Faut-il se fier aux likes et aux retweets ?

En bref :

Le 28 mai 2021, Associated Press révélait que sur Twitter, des dizaines de milliers de faux comptes chinois partageaient en masse et de manière coordonnée les publications de diplomates et de médias chinois, afin d’en faire monter considérablement l’audience. Ces pratiques ont un nom, l’astroturfing, et sont plus communes qu’on ne peut le croire sur les réseaux sociaux. Elles font même partie de la nouvelle stratégie numérique des politiques, et la France n’est pas épargnée. 

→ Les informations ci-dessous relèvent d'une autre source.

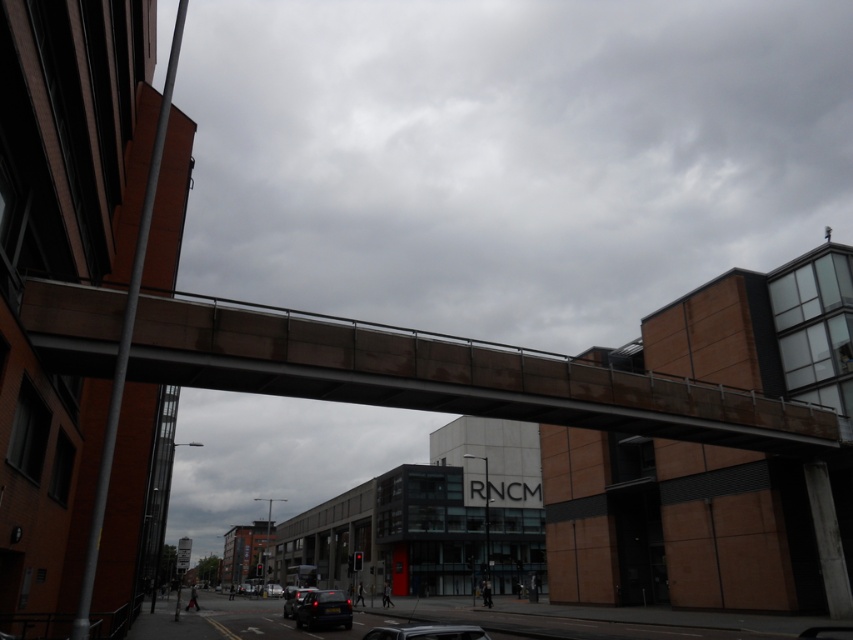 Question: Which of these objects is positioned farthest from the shiny black car at lower center?

Choices:
 (A) matte black car at lower center
 (B) metallic silver car at center

Answer: (B)

Question: Among these points, which one is nearest to the camera?

Choices:
 (A) (372, 632)
 (B) (645, 397)
 (C) (296, 609)

Answer: (A)

Question: Which point is closer to the camera?

Choices:
 (A) matte black car at lower center
 (B) metallic silver car at center
 (C) shiny black car at lower center
 (D) brown concrete bridge at center

Answer: (B)

Question: In this image, where is brown concrete bridge at center located relative to shiny black car at lower center?

Choices:
 (A) left
 (B) right

Answer: (B)

Question: Does metallic silver car at center have a lesser width compared to shiny black car at lower center?

Choices:
 (A) yes
 (B) no

Answer: (A)

Question: Is matte black car at lower center bigger than shiny black car at lower center?

Choices:
 (A) no
 (B) yes

Answer: (B) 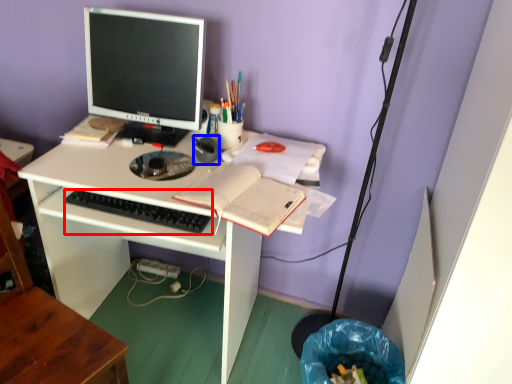 Question: Among these objects, which one is nearest to the camera, computer keyboard (highlighted by a red box) or stationery (highlighted by a blue box)?

Choices:
 (A) computer keyboard
 (B) stationery

Answer: (A) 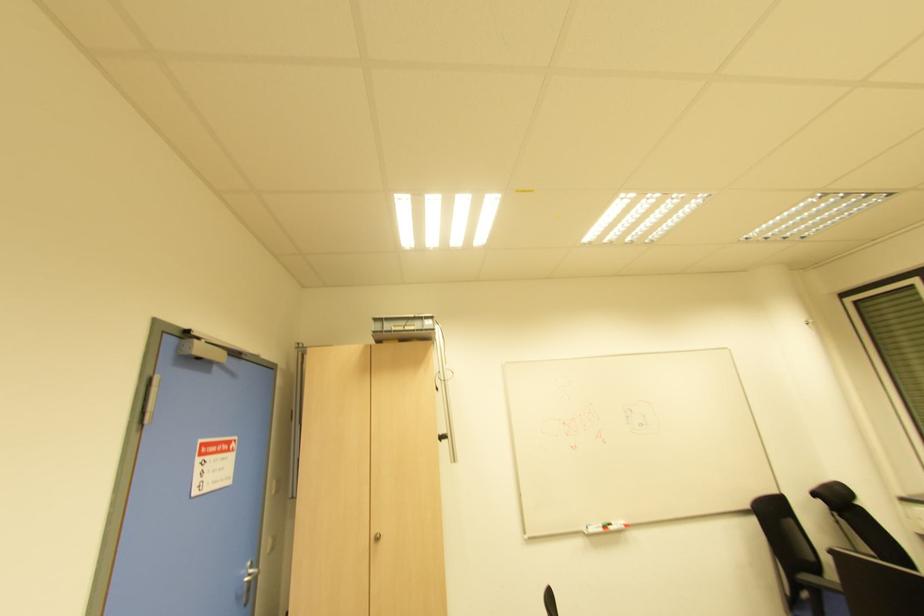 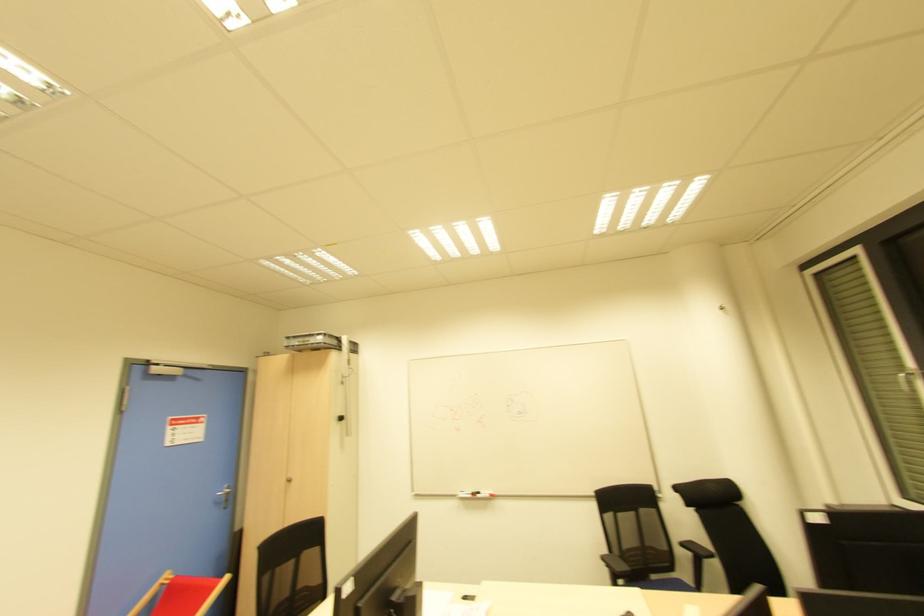 In the second image, find the point that corresponds to point (610, 528) in the first image.

(478, 496)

🗒️ À emporter : si le terme peut paraître technique à première vue, ses conséquences peuvent en revanche influencer bon nombre d’internautes sans qu’ils en aient conscience. L’astroturfing est un processus de manipulation de masse, qui profite de la capacité des réseaux sociaux à rendre une information virale. Cette stratégie est difficile à discerner pour l’utilisateur, mais facile à mettre en place pour des marques, des partis politiques et des gouvernements. Face à ces techniques, la modération des réseaux sociaux n’a pas encore de réponse à la hauteur, et compte sur l’aptitude de chacun à en déceler la présence. 

Les faits : 

💡 Qu’est-ce que l’astroturfing ?

– Le réseau d’experts en intelligence économique AEGE définit l’astroturfing comme « une technique qui consiste à simuler la spontanéité d’un mouvement […] de justifier une prise de position en s’appuyant sur ce qui semble être la manifestation d’un sentiment majoritaire.» 

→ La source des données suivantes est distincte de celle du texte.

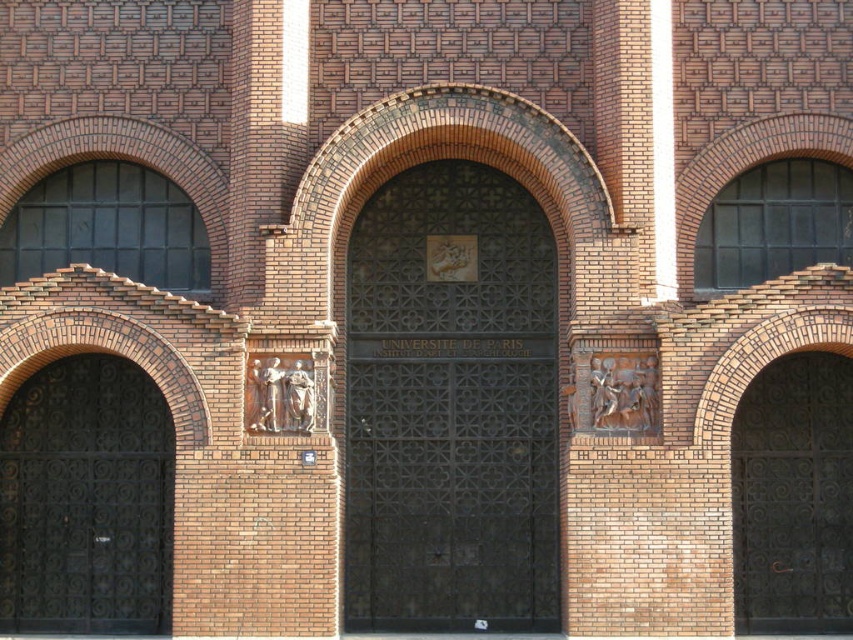 Is dark bronze gate at center shorter than black wrought iron gate at left?

In fact, dark bronze gate at center may be taller than black wrought iron gate at left.

Is dark bronze gate at center taller than black wrought iron gate at left?

Yes.

Is point (395, 262) behind point (91, 497)?

Yes, it is.

I want to click on dark bronze gate at center, so click(x=451, y=404).

Is black wrought iron gate at left below dark brown wrought iron gate at right?

Actually, black wrought iron gate at left is above dark brown wrought iron gate at right.

Can you confirm if black wrought iron gate at left is smaller than dark brown wrought iron gate at right?

Correct, black wrought iron gate at left occupies less space than dark brown wrought iron gate at right.

What do you see at coordinates (85, 500) in the screenshot? I see `black wrought iron gate at left` at bounding box center [85, 500].

The width and height of the screenshot is (853, 640). I want to click on black wrought iron gate at left, so click(x=85, y=500).

Locate an element on the screen. dark bronze gate at center is located at coordinates (451, 404).

You are a GUI agent. You are given a task and a screenshot of the screen. Output one action in this format:
    pyautogui.click(x=<x>, y=<y>)
    Task: Click on the dark bronze gate at center
    
    Given the screenshot: What is the action you would take?
    pyautogui.click(x=451, y=404)

Identify the location of dark bronze gate at center. (451, 404). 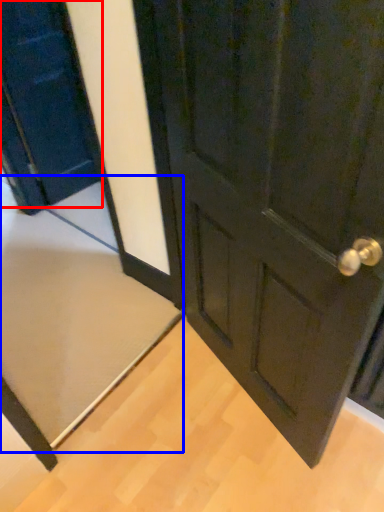 Question: Among these objects, which one is farthest to the camera, door (highlighted by a red box) or doormat (highlighted by a blue box)?

Choices:
 (A) door
 (B) doormat

Answer: (B) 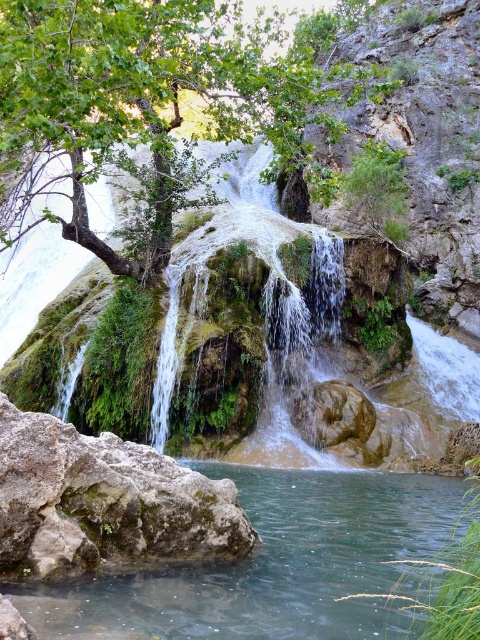 You are standing at the base of the waterfall and want to take a photo of both the green leafy tree at upper center and the clear water at rock left. Which object should you focus on first if you want to capture both in a single frame without moving your camera?

You should focus on the green leafy tree at upper center first because it is taller than the clear water at rock left, so adjusting the camera angle to include its height will naturally include the lower positioned clear water at rock left in the frame.

Looking at this image, you are a hiker standing at the base of the waterfall. You want to take a photo of the green leafy tree at upper center and the white frothy water at center in the same frame. Your camera can capture a maximum distance of 5 meters between the nearest and farthest objects. Will you be able to include both in your photo?

The distance between the green leafy tree at upper center and the white frothy water at center is 5.51 meters, which exceeds the camera maximum range of 5 meters. Therefore, you cannot capture both in the same frame.

You are standing at the base of the waterfall and want to reach the two points marked in the scene. Which point, point (218, 112) or point (312, 580), is closer to you?

Point (218, 112) is closer to you because it is further to the viewer than point (312, 580).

– Pour Fabrice Epelboin, enseignant à Sciences Po et spécialiste des médias sociaux et du web social, l’astroturfing permet de «simuler l’activité d’une foule dans un réseau social». En faisant intervenir de faux comptes, parfois anonymes, cette pratique doit permettre «d’influencer la perception des utilisateurs de la plateforme ou à donner plus de visibilité à un sujet, en fabriquant de façon artificielle sa popularité»

📲 Qui l’utilise ? 

– Entre juin 2020 et février 2021, les tweets de l’ancien ambassadeur de Chine au Royaume-Uni, Liu Xiaoming, ont été partagés plus de 43 000 fois. Mais la moitié de ces retweets venaient de faux comptes, créés spécialement pour cela. 

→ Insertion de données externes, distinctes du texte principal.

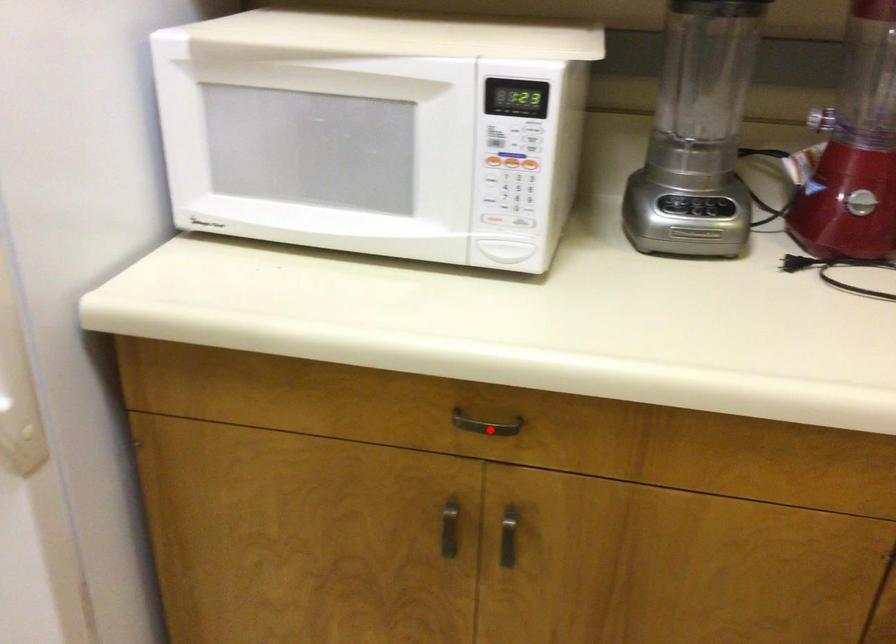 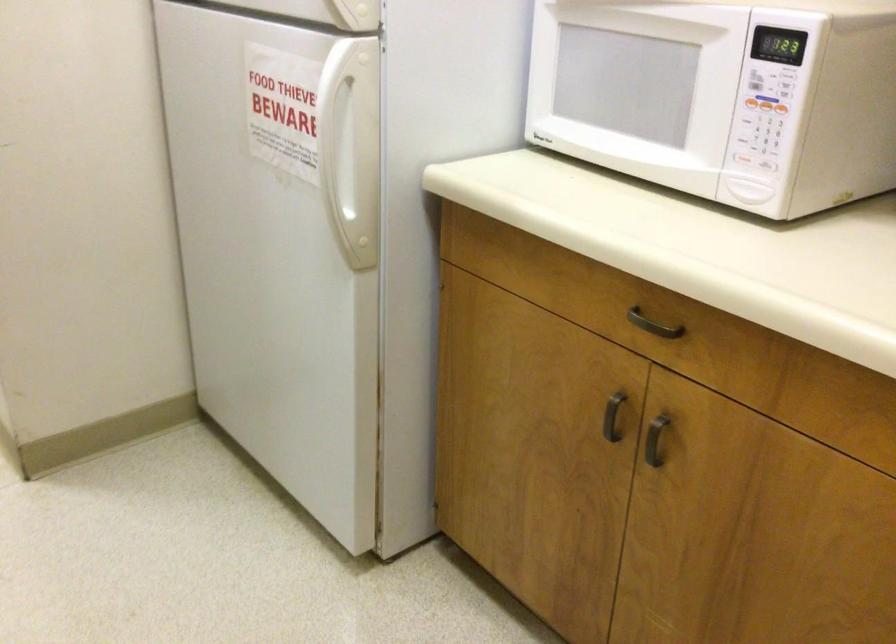 Question: A red point is marked in image1. In image2, is the corresponding 3D point closer to the camera or farther? Reply with the corresponding letter.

– Selon Fabrice Epelboin, la Chine est déjà impliquée dans ces pratiques depuis les années 2010 avec son Internet water army, composée de plus de 280 000 fonctionnaires payés pour louer l’action du gouvernement, ou le 50 cent party, constitué de particuliers rémunérés pour manipuler l’opinion publique en faveur du gouvernement chinois. 

– Les techniques d’astroturfing ont également été utilisées par le gouvernement sud-coréen lors des élections présidentielles de 2012, par le Pentagone, par les services de renseignement anglais, et plus anciennement par Richard Nixon. Des entreprises et des industries s’y sont également mises, comme Samsung en 2013, la compagnie de télécommunications canadienne Bell en 2014 ou l’industrie du tabac dans les années 1990. 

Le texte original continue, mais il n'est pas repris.